Faschismus und Zweiter Weltkrieg

Spielfilme

Die letzten Tage

D 2005, 35 min., Regie: Oliver Frohnauer
Deutschland 1945. Eine amerikanische B-17 stürzt hinter feindlichen Linien ab. Der Bordschütze David und der Navigator Ben können sich mit dem Fallschirm retten. Auf der Flucht vor deutschen Einheiten wollen sie sich in einem verlassenen Bauernhaus verstecken. Als Ben das Haus durchsucht, wird er von einem deutschen Deserteur überrascht. Hass, Misstrauen und der Wille, die letzten Tage des Krieges zu überstehen, stellen das Verhältnis der drei Männer auf eine harte Probe. Aber nur einer von ihnen bleibt am Leben. Vorbesichtigung empfohlen.

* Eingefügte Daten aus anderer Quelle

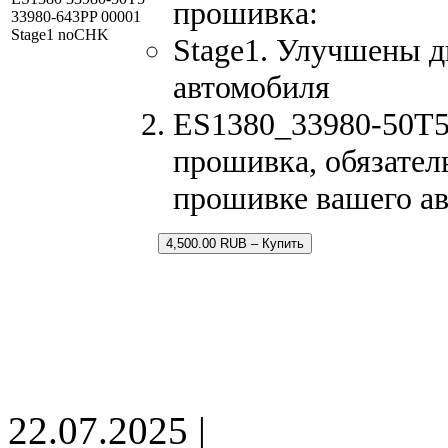
прошивка:
33980-643PP 00001
Stage1 noCHK
Stage1. Улучшены д
автомобиля
ES1380_33980-50T5_
прошивка, обязатель
прошивке вашего а
4,500.00 RUB – Купить
22.07.2025 |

Website zum Film: http://www.dieletztentage.com/Download bei Merlin: Die letzten Tage

 

Krücke

D 1993, 98 min., Regie: Jörg Grünler
Der Film beschreibt die Geschichte des Jungen Tom, der 1945 bei einem Bombenangriff von seiner Mutter getrennt wird und auf der Suche nach ihr den viel älteren Kriegsinvaliden "Krücke" kennenlernt, der sein Freund und Vorbild wird. Die Handlung trägt autobiographische Züge.
Zusatzmaterial: 17 Bilder/Grafiken mit Texten; 10 Tondokumente; Weiterführende Informationen; Methodische Hinweise; Medientipps; 3 Arbeitsblätter; 2 Unterrichtsvorschläge.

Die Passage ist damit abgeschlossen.